Global gene expression profiles reveal pathways related to the pathogenesis of chronic obstructive pulmonary disease.
Academic Article
Overview
abstract
Extract: Chronic obstructive pulmonary disease (COPD) is a slowly progressive, and irreversible disorder characterized by airway obstruction, which is a significant cause of morbidity, mortality and health care costs. COPD is a collective term describing two separate chronic lung diseases: emphysema and chronic bronchitis, which have a common culprit -- the cigarette.

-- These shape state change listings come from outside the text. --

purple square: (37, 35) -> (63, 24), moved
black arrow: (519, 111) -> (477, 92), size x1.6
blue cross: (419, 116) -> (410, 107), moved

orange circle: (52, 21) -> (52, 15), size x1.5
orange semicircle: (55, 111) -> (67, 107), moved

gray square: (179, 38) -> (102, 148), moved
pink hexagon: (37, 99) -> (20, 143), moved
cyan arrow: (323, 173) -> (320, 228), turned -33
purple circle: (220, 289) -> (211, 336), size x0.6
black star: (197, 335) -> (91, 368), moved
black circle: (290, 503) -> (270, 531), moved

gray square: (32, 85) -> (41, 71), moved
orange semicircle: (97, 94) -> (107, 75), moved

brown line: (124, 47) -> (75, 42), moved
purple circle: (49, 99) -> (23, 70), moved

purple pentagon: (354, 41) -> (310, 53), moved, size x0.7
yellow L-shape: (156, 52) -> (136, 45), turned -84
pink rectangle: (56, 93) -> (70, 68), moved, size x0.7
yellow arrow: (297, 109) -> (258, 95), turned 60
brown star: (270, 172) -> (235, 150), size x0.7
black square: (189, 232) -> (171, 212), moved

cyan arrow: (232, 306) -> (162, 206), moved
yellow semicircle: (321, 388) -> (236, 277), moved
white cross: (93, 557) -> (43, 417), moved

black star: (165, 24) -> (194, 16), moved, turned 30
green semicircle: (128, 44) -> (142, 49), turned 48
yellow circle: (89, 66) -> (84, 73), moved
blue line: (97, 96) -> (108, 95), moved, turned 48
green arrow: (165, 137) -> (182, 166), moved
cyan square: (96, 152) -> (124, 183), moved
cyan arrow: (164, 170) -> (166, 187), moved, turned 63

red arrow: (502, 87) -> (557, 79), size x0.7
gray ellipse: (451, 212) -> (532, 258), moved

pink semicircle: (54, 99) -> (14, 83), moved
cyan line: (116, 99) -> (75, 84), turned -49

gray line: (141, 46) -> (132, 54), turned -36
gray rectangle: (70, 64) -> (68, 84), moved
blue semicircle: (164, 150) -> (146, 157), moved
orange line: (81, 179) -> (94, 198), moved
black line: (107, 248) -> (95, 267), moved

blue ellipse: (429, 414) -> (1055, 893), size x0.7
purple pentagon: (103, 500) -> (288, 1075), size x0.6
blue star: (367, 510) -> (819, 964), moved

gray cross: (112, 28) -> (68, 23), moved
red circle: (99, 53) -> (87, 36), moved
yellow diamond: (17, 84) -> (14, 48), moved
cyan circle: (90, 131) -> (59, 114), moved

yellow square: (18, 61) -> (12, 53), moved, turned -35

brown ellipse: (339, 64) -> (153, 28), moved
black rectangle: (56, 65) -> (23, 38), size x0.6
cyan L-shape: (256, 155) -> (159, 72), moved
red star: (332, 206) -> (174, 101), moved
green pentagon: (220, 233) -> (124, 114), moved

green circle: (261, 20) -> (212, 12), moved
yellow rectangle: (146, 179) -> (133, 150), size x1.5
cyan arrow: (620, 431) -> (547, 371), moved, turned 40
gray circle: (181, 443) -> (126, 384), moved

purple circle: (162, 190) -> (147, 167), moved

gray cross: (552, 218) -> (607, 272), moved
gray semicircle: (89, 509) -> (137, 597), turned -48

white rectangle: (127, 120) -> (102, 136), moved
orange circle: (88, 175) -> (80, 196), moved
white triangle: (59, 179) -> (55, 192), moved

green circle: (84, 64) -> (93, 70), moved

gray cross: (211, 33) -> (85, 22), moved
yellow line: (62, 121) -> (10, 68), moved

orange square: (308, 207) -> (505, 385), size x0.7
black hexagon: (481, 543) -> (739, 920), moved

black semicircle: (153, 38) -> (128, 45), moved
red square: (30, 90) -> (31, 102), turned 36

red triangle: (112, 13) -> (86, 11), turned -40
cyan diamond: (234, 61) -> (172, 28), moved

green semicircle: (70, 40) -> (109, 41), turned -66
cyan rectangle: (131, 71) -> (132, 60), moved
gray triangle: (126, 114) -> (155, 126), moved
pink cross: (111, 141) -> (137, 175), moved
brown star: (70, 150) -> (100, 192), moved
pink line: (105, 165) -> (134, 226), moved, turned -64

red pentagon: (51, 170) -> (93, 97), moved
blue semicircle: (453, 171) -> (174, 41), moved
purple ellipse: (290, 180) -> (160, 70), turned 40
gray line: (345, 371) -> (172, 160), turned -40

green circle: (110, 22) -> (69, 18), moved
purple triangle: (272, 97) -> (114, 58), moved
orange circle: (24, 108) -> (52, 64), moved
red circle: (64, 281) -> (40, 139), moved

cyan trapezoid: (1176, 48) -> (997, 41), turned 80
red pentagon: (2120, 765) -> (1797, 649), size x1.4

Cigarette smoke has been generally accepted as the primary factor in the development of COPD; cigarette use accounts for about 80% to 90% of COPD cases in the United States. However, only 15 to 20% of smokers develop clinically significant symptoms of COPD, which suggests there may be a genetic susceptibility to the development of the disease. The genes that determine this genetic susceptibility to cigarette smoking and disease progression to COPD are poorly understood. Individual genes or groups of genes that are expressed differently in smokers with and without COPD can be determined by comparing their corresponding global gene expression profiles. Two approaches, microarray and serial analysis of gene expression (SAGE), are currently used for simultaneous and rapid analysis of the expression levels of thousands of genes in a given cell population. Microarray, involving the binding of labeled nucleic acids targets to immobilized probes, is a relatively rapid and widely used technique. However, microarray is a closed method, meaning that it only measures expression levels of already collected nucleic acids sequences.